# The Future of Fishing....?



## shabby

G'Day All

Wile procrastinating a little at work (yep it's pay day in payroll! system shut down = my fortnightly fix of fishing news). Anyways I thought back to my weekend of non fishing but remembered a lovely conversation I had at the pier with an elderly gentleman, in which we discussed everything fishing from species to the super fishing trawler and everything in between.

But one part of the conversation keeps coming to the front of my mind and that's the discussion on fishing gear/technologies (i,e: rods, reels, etc. etc). We must have covered just about every innovation in fishing over the years (that I could remember anyways) keep in mind I'm still only relatively young.

But it got me thinking and the point of this thread is to see what everyone else out there thinks the future of fishing will be, where it is heading and what they think/what they would like to see happen in the future it could be anything from technologies (rods, reels) to inventions like the hook-ez and lure retrievers and absolutely anything else you can think of.

Cheers


----------



## Guest

eric said:


> More resilient graphite.


Oh how i wish. I still haven't learnt it seems after multiple broken dreams.


----------



## kayakone

nezevic said:


> eric said:
> 
> 
> 
> More resilient graphite.
> 
> 
> 
> Oh how I wish. I still haven't learnt it seems after multiple broken dreams.
Click to expand...

Jon
If it is that fragile, and expensive, why not use glass? ( I know that the guys doing hundreds of casts per day prefer them due to the lower weight). Hey, obviously I'm not a connoisseur of the finer points of graphite, and it was _you_ that explained 'high sticking' with graphite rods to me, and the danger. It seems you have to be constantly aware of the butt angle in a big fight....otherwise 'kaboom!'

If you're not casting frequently, _why not glass_, which is cheaper, and less fragile?

trev


----------



## Guest

Glass has its place in certain situations but only because graphite is so fragile. The feel and weight advantages of graphite outweigh glass in most ordinary fishing situations.

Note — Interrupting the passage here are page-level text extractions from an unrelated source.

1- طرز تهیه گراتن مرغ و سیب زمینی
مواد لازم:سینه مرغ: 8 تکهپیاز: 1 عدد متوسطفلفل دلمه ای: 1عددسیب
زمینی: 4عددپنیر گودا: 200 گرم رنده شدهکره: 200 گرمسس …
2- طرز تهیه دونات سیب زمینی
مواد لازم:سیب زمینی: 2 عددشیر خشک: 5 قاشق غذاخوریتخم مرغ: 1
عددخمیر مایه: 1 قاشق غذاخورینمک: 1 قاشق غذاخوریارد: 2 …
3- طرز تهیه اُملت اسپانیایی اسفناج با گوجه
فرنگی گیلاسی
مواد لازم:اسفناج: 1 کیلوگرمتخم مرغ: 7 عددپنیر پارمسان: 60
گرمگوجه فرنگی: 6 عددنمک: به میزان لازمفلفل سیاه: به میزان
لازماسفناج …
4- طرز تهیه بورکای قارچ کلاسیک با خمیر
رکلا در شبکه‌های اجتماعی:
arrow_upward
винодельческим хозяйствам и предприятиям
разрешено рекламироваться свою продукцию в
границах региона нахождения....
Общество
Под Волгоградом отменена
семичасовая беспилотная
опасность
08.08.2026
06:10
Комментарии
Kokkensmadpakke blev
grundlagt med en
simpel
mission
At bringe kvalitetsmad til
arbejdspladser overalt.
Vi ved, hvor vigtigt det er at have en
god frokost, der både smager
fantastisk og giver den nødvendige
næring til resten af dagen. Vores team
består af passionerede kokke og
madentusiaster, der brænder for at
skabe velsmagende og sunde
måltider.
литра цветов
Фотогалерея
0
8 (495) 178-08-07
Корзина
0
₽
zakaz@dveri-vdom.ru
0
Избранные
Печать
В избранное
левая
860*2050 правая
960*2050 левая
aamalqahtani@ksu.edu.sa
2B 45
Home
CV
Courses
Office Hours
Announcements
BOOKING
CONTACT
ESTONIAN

However, I don't know enough about the actual composition of the blanks to postulate at length on the positives or negatives of each. The rods I've broken have been bought for specific uses to ensure that I had maximum feel for the given task. The problems arise when I used it for a different purpose than what it had been intended for or been careless with them.


----------



## Ado

eric said:


> Glas is dead tech. Lots of it is still being sold, but all the new fittings and design elements are going on the carbons. Essentially glass is about making ugly sticks for the old timers.


I'm an old timer.

I've never trusted myself with graphite. I have two solid glass tip composite rods (2-4kg and 3-7kg) that cost me $50 each (high end for glass tips). No chance of breaking them no matter how clumsy I am. Wouldn't echange them for quids. A 2kg graphite rod would be handy for tossing tiny poppers, but otherwise I don't see the point when most of what I do is trolling or tossing plastics.


----------



## Ado

Nano engines in lures.
Species identifying sounders.
A leader knot that doesn't break.


----------



## kayakone

Ado said:


> Nano engines in lures.
> Species identifying sounders.
> A leader knot that doesn't break.


Now you're onto it!

trev


----------



## foxx1

Had two glass rods arrive today, bought on flee bay for $2.46 each could not help myself. The purpose was purely to have them available for when my eight year old son would like to invite friends along fishing/camping so there is no need for any to miss out on the fun, nothing lost if broken.

Yes I have some more expensive gear for myself but as yet, five yak trips, I have only brought home donuts.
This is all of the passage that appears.